When low PO2 cannot be matched by ventilation. There is increased erythropoietin production in the kidneys casuing the hematocrit to rise too high and blood turns viscous - this increases the load on the right heart.

75
Q

How can chronic mountain sickness be treated?

A

Acetazolamide (a carbonic anhydrase inhibitor) will inhibit kidney production of erythropoetin and increase ventilation.

76
Q

What does peak epiratory flow rate measure?

A

The instantaneous rate at which air is exhaled from the lungs as a measur of lung performance.
Peak flow rate varies with age gender and height.
We look at the best value - not average.

77
Q

What does a vitalograph show?

A

It displays the flow rate of exhalation against time in comparison with the predicted exhalation of someone with your criteria.
It also tells you the forced vital capacity.

78
Q

What does the FEV1/FVC ratio tell you?

A

The ratio represents the proportion of a persons vital capacity that they are able to expire in the first second of forced expiration.

79
Q

What does spirometry show?

A

Measures the lung volume over time.

80
Q

Whats the tidal volume?

A

The normal volume of air displaced between normal respiration.

81
Q

What value does the peak of forced inhalation give?

A

Total lung capacity

82
Q

Whats the residual volume?

A

The amount of air left in lungs after forced expiration.

83
Q

What does a pulse oximeter do?

A

Attaches to the index finger and tells us the oxygen saturation of the blood - we expect 98%, lower values indicate damage to lungs.
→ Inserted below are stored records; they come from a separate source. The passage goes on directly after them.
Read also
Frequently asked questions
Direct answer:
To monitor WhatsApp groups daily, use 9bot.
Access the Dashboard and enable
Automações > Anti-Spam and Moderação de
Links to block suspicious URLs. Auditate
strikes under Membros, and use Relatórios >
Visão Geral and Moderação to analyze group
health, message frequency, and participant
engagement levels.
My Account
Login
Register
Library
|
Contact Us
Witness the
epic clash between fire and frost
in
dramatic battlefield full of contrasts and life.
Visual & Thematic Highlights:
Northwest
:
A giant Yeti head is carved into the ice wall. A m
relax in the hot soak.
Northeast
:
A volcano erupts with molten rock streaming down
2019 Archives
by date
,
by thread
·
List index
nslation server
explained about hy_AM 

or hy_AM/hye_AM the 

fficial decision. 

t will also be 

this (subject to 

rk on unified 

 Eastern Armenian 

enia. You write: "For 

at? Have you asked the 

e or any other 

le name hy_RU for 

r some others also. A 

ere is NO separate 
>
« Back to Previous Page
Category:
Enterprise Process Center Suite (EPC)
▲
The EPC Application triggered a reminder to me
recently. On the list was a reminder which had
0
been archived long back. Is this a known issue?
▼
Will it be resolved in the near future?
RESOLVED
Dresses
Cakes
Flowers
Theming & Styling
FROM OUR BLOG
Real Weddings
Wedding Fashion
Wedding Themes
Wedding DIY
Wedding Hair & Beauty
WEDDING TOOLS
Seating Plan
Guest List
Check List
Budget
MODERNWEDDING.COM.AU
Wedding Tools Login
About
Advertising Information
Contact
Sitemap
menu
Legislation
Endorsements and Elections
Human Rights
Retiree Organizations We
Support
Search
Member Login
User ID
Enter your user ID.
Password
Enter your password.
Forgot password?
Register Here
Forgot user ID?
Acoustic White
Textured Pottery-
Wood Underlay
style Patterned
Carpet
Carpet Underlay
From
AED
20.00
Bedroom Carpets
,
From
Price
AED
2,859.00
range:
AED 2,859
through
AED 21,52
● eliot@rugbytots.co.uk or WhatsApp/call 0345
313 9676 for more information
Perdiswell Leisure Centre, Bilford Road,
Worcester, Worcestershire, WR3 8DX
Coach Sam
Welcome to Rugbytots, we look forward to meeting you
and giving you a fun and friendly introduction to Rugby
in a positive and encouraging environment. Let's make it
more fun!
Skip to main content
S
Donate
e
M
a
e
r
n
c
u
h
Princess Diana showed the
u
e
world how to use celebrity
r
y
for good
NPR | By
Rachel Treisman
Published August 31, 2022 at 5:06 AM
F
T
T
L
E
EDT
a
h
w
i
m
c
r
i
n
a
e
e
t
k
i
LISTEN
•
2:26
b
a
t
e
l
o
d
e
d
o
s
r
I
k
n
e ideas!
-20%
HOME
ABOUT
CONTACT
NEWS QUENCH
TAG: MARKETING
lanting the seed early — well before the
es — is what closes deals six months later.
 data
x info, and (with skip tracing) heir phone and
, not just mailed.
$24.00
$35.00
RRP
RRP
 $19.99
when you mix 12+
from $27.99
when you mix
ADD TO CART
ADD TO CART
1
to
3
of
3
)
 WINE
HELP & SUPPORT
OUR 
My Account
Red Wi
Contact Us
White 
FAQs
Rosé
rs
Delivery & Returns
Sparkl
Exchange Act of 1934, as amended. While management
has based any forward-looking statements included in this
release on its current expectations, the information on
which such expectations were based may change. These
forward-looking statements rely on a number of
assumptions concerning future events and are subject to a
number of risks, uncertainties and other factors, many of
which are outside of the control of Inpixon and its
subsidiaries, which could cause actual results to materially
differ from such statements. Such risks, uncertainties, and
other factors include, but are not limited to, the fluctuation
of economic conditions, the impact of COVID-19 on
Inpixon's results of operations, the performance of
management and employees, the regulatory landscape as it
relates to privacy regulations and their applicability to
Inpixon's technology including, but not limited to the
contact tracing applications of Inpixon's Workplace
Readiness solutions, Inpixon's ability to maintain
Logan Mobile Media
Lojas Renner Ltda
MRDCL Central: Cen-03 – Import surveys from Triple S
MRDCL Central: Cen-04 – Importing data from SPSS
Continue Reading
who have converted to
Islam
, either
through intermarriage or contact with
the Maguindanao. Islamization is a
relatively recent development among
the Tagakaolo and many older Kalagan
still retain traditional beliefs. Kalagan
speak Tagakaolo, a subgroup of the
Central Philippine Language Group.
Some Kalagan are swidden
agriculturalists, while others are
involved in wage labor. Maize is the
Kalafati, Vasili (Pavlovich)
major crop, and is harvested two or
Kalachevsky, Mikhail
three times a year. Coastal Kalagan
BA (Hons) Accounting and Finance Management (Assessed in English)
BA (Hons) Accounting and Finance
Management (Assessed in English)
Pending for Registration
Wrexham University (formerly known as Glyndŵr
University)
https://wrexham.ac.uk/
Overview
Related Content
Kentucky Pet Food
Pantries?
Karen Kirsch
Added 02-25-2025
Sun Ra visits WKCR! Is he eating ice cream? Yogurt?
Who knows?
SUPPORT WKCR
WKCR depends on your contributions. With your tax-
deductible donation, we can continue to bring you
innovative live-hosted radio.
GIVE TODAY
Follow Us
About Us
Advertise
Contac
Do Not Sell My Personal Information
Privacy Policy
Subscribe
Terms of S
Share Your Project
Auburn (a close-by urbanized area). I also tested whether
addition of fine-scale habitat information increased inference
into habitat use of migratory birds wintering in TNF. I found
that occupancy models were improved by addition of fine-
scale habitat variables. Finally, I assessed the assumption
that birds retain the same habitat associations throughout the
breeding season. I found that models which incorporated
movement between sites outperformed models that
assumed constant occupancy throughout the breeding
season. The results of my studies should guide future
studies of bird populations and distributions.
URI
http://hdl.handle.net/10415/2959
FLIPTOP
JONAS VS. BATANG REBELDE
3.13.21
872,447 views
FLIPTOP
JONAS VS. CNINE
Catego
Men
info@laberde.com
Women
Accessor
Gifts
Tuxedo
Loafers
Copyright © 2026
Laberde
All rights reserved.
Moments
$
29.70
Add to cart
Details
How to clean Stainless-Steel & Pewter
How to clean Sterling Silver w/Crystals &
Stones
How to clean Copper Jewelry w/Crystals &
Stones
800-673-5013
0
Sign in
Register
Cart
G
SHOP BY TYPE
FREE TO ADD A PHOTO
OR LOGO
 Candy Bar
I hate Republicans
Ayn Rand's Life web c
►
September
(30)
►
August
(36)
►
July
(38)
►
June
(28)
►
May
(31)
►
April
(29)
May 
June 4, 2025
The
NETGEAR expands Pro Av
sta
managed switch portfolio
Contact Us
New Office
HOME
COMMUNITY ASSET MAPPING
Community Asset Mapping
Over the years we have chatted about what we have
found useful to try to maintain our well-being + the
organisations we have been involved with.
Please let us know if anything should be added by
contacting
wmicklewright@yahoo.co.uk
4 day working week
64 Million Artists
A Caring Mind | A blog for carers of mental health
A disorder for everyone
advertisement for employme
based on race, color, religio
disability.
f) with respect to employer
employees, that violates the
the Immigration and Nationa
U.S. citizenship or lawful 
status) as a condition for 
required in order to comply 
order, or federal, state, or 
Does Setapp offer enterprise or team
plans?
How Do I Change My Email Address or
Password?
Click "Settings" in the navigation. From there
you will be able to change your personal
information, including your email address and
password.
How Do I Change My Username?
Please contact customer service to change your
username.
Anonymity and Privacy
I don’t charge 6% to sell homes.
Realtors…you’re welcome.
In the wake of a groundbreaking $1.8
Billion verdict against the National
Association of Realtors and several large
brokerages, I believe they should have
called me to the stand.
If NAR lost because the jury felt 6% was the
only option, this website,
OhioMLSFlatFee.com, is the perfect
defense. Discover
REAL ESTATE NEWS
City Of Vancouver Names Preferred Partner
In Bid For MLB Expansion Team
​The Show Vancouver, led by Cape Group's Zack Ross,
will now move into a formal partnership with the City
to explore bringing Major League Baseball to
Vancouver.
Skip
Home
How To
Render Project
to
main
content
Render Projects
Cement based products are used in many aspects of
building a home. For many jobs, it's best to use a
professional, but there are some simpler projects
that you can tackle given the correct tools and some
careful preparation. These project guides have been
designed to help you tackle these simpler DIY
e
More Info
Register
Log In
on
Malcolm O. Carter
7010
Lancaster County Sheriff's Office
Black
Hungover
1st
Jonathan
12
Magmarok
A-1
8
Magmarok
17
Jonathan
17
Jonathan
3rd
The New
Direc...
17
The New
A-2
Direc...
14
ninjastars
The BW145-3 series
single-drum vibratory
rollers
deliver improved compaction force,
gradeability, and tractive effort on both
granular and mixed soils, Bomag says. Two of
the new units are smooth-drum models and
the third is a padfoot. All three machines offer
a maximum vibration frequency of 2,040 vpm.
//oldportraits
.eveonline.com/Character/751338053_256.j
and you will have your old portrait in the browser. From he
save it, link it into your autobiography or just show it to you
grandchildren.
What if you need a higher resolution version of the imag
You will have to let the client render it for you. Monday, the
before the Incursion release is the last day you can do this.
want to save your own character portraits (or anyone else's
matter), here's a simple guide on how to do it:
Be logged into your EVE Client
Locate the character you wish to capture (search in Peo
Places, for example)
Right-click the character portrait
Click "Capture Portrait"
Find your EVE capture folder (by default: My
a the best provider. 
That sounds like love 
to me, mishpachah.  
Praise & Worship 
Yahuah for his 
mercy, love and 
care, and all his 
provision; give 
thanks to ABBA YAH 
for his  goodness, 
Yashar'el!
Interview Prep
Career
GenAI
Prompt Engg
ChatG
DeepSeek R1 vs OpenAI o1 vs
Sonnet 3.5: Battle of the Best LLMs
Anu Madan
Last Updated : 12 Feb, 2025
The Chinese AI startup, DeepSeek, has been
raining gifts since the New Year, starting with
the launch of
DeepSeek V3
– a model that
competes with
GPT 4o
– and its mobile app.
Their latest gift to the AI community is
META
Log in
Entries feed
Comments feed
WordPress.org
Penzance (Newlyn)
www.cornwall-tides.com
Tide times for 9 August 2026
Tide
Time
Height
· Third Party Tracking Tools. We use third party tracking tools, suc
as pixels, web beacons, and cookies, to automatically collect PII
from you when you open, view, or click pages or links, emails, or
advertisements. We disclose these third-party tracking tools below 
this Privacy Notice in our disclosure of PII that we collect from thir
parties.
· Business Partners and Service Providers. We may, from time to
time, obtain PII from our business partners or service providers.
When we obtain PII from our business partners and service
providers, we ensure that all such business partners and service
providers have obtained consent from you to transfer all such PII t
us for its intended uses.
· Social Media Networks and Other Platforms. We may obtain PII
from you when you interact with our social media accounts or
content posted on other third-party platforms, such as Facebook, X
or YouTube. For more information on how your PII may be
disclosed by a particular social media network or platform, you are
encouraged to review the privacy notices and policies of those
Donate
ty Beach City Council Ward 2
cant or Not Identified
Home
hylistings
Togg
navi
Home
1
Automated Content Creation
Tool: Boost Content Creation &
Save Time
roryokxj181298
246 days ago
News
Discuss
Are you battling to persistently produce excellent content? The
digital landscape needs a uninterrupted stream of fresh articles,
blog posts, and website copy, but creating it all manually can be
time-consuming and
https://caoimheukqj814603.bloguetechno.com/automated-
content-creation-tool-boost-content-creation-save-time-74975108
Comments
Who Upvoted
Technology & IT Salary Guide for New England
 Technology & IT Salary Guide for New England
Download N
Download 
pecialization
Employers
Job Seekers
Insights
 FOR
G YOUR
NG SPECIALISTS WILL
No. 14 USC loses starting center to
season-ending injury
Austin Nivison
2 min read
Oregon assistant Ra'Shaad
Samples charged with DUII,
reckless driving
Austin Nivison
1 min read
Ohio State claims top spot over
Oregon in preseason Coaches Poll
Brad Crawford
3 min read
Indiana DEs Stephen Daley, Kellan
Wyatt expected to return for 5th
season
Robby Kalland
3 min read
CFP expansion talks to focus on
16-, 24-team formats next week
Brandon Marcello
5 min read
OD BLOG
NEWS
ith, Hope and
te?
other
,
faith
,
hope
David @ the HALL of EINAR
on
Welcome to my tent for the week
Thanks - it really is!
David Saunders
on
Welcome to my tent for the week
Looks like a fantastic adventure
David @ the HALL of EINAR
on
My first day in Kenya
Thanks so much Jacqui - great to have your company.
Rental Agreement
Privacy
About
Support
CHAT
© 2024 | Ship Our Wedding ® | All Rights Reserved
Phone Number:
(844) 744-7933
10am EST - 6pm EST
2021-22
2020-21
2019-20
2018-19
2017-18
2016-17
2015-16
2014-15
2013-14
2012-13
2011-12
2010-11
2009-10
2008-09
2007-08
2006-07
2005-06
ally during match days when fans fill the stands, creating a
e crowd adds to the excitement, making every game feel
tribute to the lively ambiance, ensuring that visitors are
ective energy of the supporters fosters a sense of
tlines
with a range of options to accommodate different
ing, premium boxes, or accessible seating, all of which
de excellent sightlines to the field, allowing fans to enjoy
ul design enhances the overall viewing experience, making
This is a useful non-invasive procedure.

84
Q

How does the oximeter work?

A

Identifies the colour of the arterial blood as oxygenated blood is red (spectoral change of light as it goes through tissue).. However it can be affected by nail polish.
To make sure it measures erterial oxygen saturation rather than venous, it measures the blood which is stationary.

85
Q

Why cant the pulse oximeter identify anemia?

A

In aneamia, they have low haemoglobin levels (hence less oxygen can get transported) however all the haemoglobin still gets saturated with oxygen as normal and this is what it measures.

86
Q

Whats auscultation?

A

Auscultation involves using a stethoscope to listen to internal sounds.
If crackling is heard it suggests small airways and alveoli popping open or an infection.
If wheezing is heard it indicates asthma and COPD.

87
Q

Whats diffusion capacity and how is it measured?

A

Diffusion capacity imeasures gas transfer.
The patient empties their lungs, then fills with 0.3% carbon monoxide and holds their breath for 10 seconds. The carbon monoxide in the exhaled breath is then measured to estimate uptake.